The whole phe­nom­e­non of health” drinks is part of a new trend that the Amer­i­cans are call­ing Nutraceu­ti­cals or Food Plus, where drugs com­pa­nies and food com­pa­nies get togeth­er to offer food and drink as med­i­cine”. No longer are the things you eat and drink sim­ply fuel for your bio­chem­istry. Now they actu­al­ly have med­i­c­i­nal effects, via nutri­ents, salt bal­ance, essen­tial min­er­als and, of course, vit­a­mins. And that’s just what Sun­ny Delight shouts from the label. Vitamins.

Sun­ny Delight is the first mass-mar­ket Nutraceu­ti­cal to hit these shores, although it will no doubt be joined by a host of imi­ta­tors. Why not? There’s so much mon­ey to be made.

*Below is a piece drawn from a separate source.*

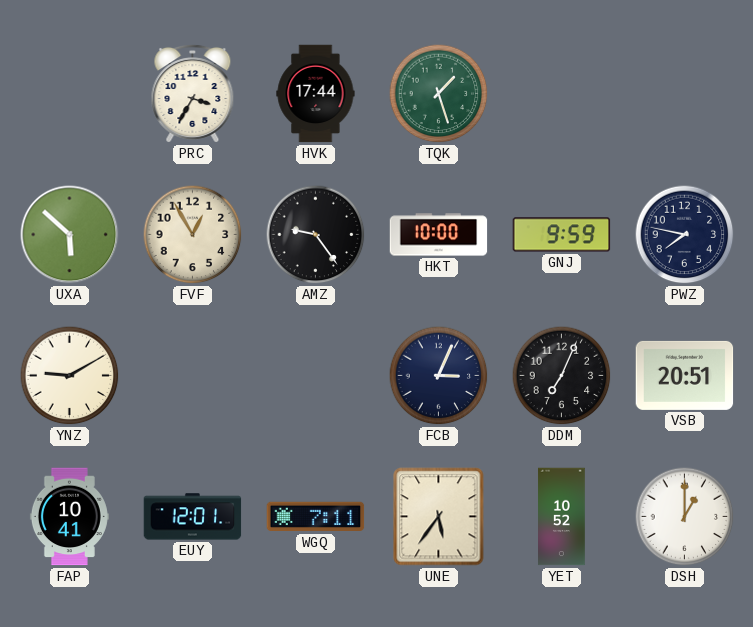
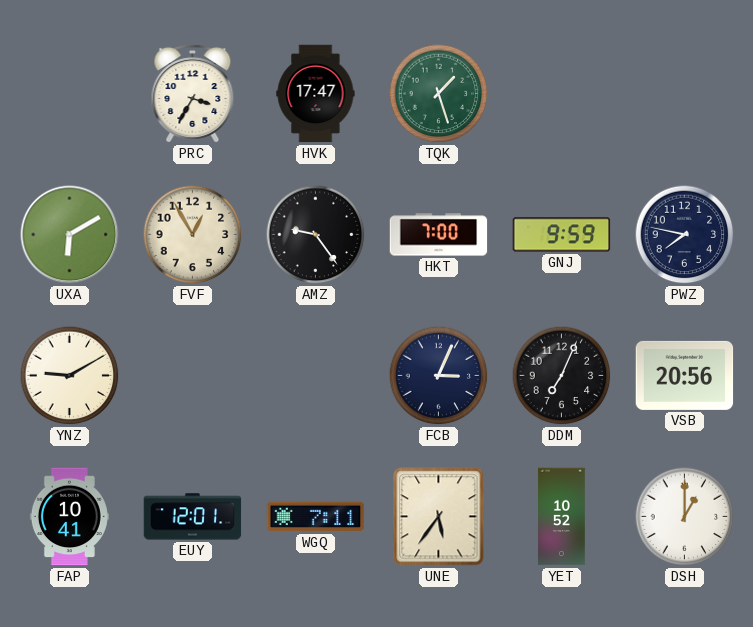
HVK: 17:44 -> 17:47
UXA: 5:52 -> 6:10
HKT: 10:00 -> 7:00
VSB: 20:51 -> 20:56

Of course, Sun­ny Delight is a piece of mar­ket­ing and adver­tis­ing genius. Sug­ar, water, a hint of fruit and a tex­ture that is smooth (or soft, or tangy) on the palate. It tells us it’s got vit­a­mins, it looks good and healthy and, well, we’d pre­fer not to know it’s made by the peo­ple who make Ariel Auto­mat­ic. Or that it’s some import­ed Amer­i­can sta­ple (anoth­er one). Or that it’s not much health­i­er than a can of cola. We want to believe. The soft drinks indus­try expects us to keep on buy­ing. Some­times, we pre­fer to be fooled. Just as long as it tastes nice.